German Arabist-orientalist (1893–1941)

Otto Pretzl (Ingolstadt, 20 April 1893 – Sevastopol, 28 October 1941) was a German Arabist-orientalist, who specialized in Koranic studies.

From 1912, Pretzl studied at the Pontifical Gregorian University in Rome, and in 1920 was ordained as a priest in Freising. Afterwards, he studied theology and Oriental languages at the Ludwig-Maximilians-Universität München, where he later qualified as a lecturer in Old Testament exegesis in 1928 and Islamic and Semitic languages in 1933. In 1934, he became an associate professor at the university, attaining a full professorship during the following year.

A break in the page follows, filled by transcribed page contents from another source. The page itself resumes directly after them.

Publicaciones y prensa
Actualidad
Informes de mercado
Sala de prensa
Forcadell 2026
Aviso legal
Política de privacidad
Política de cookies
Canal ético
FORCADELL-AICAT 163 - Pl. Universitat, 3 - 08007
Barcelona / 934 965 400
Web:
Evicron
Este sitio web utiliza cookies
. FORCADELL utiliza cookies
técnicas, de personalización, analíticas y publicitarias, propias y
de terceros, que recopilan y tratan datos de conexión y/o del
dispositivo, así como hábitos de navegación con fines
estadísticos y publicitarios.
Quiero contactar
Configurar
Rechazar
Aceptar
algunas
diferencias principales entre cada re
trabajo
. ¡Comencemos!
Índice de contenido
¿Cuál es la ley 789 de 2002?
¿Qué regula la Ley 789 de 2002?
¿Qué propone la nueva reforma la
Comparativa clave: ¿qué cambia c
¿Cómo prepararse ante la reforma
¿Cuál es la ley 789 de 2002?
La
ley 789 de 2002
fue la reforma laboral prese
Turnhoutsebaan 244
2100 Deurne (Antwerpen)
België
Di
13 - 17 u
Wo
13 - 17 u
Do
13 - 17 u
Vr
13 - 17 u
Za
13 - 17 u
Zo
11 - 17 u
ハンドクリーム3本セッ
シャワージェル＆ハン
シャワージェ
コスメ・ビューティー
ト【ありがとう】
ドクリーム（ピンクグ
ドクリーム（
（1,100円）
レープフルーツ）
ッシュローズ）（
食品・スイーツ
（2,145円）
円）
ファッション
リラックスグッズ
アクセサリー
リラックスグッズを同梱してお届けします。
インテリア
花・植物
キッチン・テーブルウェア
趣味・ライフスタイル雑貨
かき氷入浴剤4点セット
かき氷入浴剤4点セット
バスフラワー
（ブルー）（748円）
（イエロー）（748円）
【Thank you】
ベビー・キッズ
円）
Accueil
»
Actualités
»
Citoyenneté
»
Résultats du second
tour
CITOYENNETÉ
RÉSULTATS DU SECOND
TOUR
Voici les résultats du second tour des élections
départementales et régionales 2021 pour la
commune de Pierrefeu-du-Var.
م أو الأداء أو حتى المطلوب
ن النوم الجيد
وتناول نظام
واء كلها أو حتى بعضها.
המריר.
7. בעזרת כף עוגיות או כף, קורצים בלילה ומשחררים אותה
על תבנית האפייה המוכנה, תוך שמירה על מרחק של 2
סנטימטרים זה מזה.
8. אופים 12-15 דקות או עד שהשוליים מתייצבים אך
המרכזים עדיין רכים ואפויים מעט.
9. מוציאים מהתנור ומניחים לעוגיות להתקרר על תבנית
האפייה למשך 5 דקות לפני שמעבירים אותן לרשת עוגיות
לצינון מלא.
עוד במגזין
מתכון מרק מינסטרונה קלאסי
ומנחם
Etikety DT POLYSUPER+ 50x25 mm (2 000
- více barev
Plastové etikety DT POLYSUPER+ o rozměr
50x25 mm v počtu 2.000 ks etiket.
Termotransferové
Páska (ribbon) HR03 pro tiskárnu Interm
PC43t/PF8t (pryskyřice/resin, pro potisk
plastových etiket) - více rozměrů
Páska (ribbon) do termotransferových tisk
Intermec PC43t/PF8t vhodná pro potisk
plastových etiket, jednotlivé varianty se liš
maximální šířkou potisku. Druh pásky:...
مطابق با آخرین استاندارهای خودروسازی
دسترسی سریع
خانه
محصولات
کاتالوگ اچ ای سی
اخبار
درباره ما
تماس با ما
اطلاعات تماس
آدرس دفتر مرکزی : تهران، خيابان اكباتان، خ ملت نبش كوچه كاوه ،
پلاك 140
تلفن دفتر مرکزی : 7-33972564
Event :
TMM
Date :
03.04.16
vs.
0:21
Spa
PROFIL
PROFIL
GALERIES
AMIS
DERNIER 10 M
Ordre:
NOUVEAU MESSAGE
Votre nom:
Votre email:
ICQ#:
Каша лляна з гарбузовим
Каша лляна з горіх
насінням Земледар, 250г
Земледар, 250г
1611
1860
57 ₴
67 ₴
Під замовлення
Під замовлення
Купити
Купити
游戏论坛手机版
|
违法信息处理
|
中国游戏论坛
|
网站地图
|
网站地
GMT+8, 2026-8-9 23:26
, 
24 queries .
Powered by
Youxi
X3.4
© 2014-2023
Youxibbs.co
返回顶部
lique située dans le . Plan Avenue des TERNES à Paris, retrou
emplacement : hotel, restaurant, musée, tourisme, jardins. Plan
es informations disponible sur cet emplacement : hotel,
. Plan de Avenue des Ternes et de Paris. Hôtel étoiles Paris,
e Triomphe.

In 1937, he became a member of the Bavarian Academy of Sciences.

In 1938, Pretzl documented the emergence of a de facto islamic canonical text, namely the 1924 Cairo edition of the Quran. Pretzl listed the variants between the orthography of the Cairo text and the recommendations of Andalusian Qurʾān reciter, Abu Amr al-Dani (d. 1053).

Otto Pretzl died in a plane crash in 1941.

== Selected works ==
- Die frühislamische Attributenlehre, 1940 - Early Islamic attributes doctrine.
- Die Fortführung des Apparatus Criticus zum Koran 1934; Continuation of the critical apparatus of the Koran.